The problem as Girard points out is that both readings don't actually go with the book/story. Satan is not equal to God and must get God's approval to act. This leads us down the road that God takes our parents and our children from us. "God needs them in heaven" we suggest poorly. Or, "God is punishing us", we tell ourselves. This of course is hogwash theology and really bad pastoral and self care!

There is another problem as well. We are tempted to put Job in the part of a character in a Greek tragedy. He was happy, now he suffers. Job was a good and faithful man. Job had friends, family, and wealth. He was looked to as a leader and a man of honor. All of this is lost. In his lostness he must be being punished. The friends who taunt, cajole, and practically celebrate his demise are those who appear to speak for God. What is interesting though...is that in the Greek tragedy the hero who falls quickly understands his place in the drama. He agrees with the voices of the God's. Girard exegetes Oedipus as an example of a Greek character who "quickly agrees with his persecutors."

Job on the other hand does not do this. Job takes the role of living out the psalmist's cries to God. In this way the place of Job and his suffering in the world rejects the notion that God is the one who is making the suffering happen. The psalmist, like Job, defends himself against the "collective" voices and ideas of those who surround him like dogs surround carrion.

What do we have left? Who is this Job? How are we to interpret the texts over the next few weeks? How do we do so with integrity to the tale as a whole steering clear of poor dualistic theology and even worse pastoral approaches to evil?
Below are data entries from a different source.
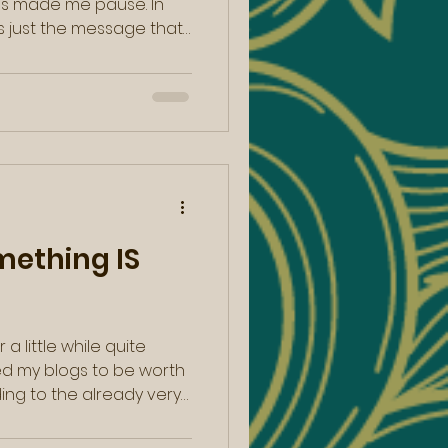
is made me pause. In
lip from Caroline Myss in
with a similar message.
e lines of, “Here is an
t born knowing yourself.
…your journey in life is
ething IS
 a little while quite
ted my blogs to be worth
ding to the already very
le I felt myself shifting
tering , a notion I have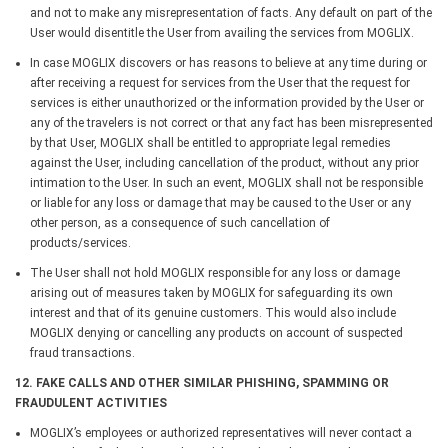
and not to make any misrepresentation of facts. Any default on part of the
User would disentitle the User from availing the services from MOGLIX.
In case MOGLIX discovers or has reasons to believe at any time during or
after receiving a request for services from the User that the request for
services is either unauthorized or the information provided by the User or
any of the travelers is not correct or that any fact has been misrepresented
by that User, MOGLIX shall be entitled to appropriate legal remedies
against the User, including cancellation of the product, without any prior
intimation to the User. In such an event, MOGLIX shall not be responsible
or liable for any loss or damage that may be caused to the User or any
other person, as a consequence of such cancellation of
products/services.
The User shall not hold MOGLIX responsible for any loss or damage
arising out of measures taken by MOGLIX for safeguarding its own
interest and that of its genuine customers. This would also include
MOGLIX denying or cancelling any products on account of suspected
fraud transactions.
12. FAKE CALLS AND OTHER SIMILAR PHISHING, SPAMMING OR
FRAUDULENT ACTIVITIES
MOGLIX’s employees or authorized representatives will never contact a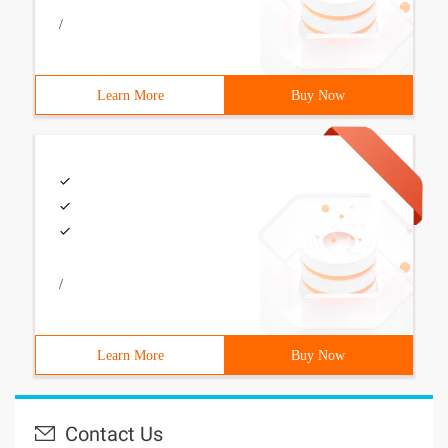
/
Learn More
Buy Now
/
Learn More
Buy Now
Contact Us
What the friends mimic an perpetuate is the misinformed notion that religious violence is acceptable. In this way the friends see Job as the scapegoat. He protests his innocence, which is not a lie. Yet his friends offer a theology of violence where God punishes the deserving. But this is not at all what is happening in the story! Not at all.
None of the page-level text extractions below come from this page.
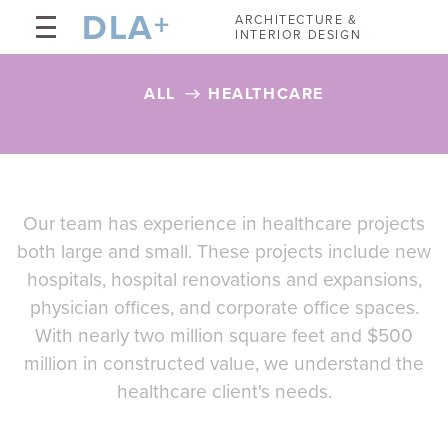
DLA
+
ARCHITECTURE &
INTERIOR DESIGN
ALL
HEALTHCARE
Our team has experience in healthcare projects
both large and small. These projects include new
hospitals, hospital renovations and expansions,
physician offices, and corporate office spaces.
With nearly two million square feet and $500
million in constructed value, we understand the
healthcare client's needs.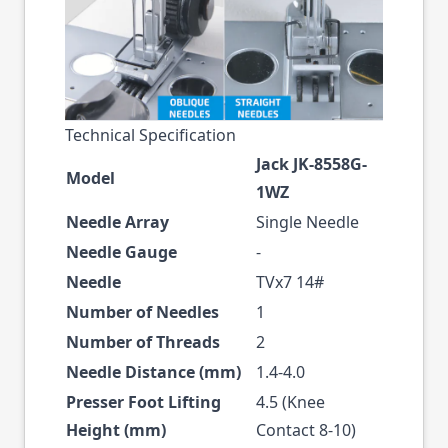
Technical Specification
Jack JK-8558G-
Model
1WZ
Needle Array
Single Needle
Needle Gauge
-
Needle
TVx7 14#
Number of Needles
1
Number of Threads
2
Needle Distance (mm)
1.4-4.0
Presser Foot Lifting
4.5 (Knee
Height (mm)
Contact 8-10)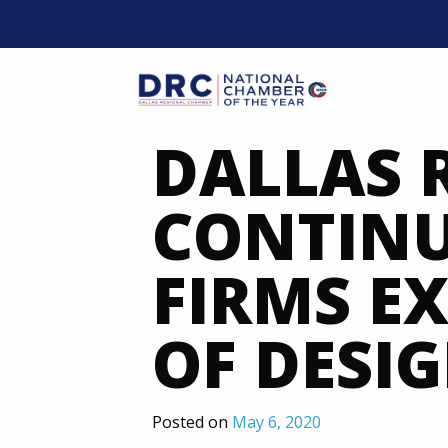
Skip
to
content
Mobil
DALLAS 
CONTINU
FIRMS E
OF DESI
Posted on
May 6, 2020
What the friends do is what people do when they perpetuate mimetic violence in religion, they side with and justify the idea of a violent God. They have a false piety that places them with the lesser mythological gods of violence that demand sacrifice. Girard writes, "
"...The theology of the four friends is nothing but an expression, a little more refined and evolved, of the theology of violence and the sacred. Any sufferer could not suffer except for a good reason in a universe governed by divine justice. He is therefore punished by God, and pious conduct for those surrounding him consists in their conformity with the divine judgment, treating him as guilty and so multiplying further his sufferings. This is indeed the theology of the hidden scapegoat. Every sufferer must finally be guilty because every guilty person ends up by falling into misfortune, and if God delays a little too long in executing his justice, human beings will take it upon themselves to speed up the process. Everything is thus for the best in the best of worlds."
The poor, the migrant, the homeless, the hungry, and the abused (sexually, violently, and psychologically) must in the end deserve what they get. This is how pervasive violence is in the subtext of our religion and how it misinforms the subtext of politics and societal norms. Again, Girard,
"The evil one is cursed by God, and the worst disasters will certainly befall him. And when the friends of Job speak to him, they evoke plague, the sword, fire, flood, famine, and poison (see 20:22-29)."
Why is Job so difficult? Because we in our own time perpetuate mimetic desire, that leads to violence, and scapegoating. In this way our society and culture informs the narrative of Job instead of the other way around. 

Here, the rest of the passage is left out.